Nazi Scientific Policy Print

Science policy of the Nazi regime has become since 1980s a research topic in its own right. The execution of personnel purges prior to the WWII and the close link between these and broader genocidal strategies, as well as the collaboration of some German scientific disciplines, institutions, and individuals in crimes against humanity has been discussed and confronted since soon after the end of the WWII (Nuremberg trials and subsequent processes). Nowadays, however, there arise subtler issues related mainly to an analysis of power mechanisms and decision-making processes within the Nazi state, study of infiltration of the traditional scientific infrastructure (universities, academies, Kaiser-Wilhelm-Institutes) by the SS, research funding, rationalisation and increased effectiveness of applied research under conditions of total war, and long-term structural consequences thereof.

Understandably, researchers tend to focus on conditions then prevailing in Germany and partially also Austria, while the situation in the then occupied territories is still largely neglected by majority of research projects.
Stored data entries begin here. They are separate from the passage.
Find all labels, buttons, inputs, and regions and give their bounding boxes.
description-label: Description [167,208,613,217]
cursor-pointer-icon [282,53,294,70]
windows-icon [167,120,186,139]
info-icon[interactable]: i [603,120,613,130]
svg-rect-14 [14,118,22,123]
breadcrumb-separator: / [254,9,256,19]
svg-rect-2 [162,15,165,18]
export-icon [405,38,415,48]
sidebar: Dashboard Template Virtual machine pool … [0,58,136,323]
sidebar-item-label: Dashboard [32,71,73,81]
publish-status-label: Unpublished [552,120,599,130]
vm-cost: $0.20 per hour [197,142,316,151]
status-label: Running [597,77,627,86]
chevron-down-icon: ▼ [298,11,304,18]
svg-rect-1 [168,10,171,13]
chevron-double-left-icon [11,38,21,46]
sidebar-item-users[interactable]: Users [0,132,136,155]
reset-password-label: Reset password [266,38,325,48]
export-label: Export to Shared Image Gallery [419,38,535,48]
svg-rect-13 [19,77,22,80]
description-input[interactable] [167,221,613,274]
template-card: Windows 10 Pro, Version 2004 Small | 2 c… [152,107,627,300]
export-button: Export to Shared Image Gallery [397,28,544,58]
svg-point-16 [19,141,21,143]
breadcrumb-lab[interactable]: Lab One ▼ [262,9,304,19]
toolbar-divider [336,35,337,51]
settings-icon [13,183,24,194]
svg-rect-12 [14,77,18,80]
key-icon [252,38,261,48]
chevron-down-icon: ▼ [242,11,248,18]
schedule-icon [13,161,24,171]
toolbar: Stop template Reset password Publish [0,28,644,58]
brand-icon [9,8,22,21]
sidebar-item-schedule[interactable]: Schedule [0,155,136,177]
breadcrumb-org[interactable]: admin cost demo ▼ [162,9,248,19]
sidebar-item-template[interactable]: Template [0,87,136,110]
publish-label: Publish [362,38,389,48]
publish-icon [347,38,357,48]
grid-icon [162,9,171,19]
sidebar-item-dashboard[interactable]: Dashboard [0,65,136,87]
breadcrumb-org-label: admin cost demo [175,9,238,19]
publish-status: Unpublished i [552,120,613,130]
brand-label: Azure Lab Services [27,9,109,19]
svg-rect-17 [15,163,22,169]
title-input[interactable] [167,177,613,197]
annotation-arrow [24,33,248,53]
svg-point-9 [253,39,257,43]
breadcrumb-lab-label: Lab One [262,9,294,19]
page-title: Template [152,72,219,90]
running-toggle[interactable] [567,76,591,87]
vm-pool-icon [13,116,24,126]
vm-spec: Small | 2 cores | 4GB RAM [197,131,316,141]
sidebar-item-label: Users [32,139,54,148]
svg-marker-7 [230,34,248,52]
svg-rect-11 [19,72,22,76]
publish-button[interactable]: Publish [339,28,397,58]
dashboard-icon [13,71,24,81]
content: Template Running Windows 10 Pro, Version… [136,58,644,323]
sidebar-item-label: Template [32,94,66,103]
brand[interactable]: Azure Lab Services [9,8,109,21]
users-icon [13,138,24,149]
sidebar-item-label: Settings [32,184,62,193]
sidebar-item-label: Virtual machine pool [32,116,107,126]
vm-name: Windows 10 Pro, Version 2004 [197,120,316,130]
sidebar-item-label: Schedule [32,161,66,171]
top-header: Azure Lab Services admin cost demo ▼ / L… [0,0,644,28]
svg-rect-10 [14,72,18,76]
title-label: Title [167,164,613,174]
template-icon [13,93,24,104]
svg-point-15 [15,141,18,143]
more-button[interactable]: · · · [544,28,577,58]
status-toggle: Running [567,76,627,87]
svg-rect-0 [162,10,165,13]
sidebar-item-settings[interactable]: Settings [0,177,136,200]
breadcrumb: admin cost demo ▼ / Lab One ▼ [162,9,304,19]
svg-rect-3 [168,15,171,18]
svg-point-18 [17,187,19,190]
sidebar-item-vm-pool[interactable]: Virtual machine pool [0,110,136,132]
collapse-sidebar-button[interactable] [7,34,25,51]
It is also for this reason that the ‘Disappeared Elites’ project is accompanied by basic research of these issues. Situation in the Czech lands should be described in a separate (introductory) study, which would on the one hand focus on particular (i.e., Protectorate) documents, and on the other hand serve as a starting point for an eventual international comparison. Consequences of personnel purges would thereby be analysed both in the context of long-term goals of Nazi policies, and in the context of shifting and changeable goals of the German occupation administration in the Protectorate, which to various degrees reflected the changing war situation.

This research would be based mainly on materials located in Czech, German, and British archives.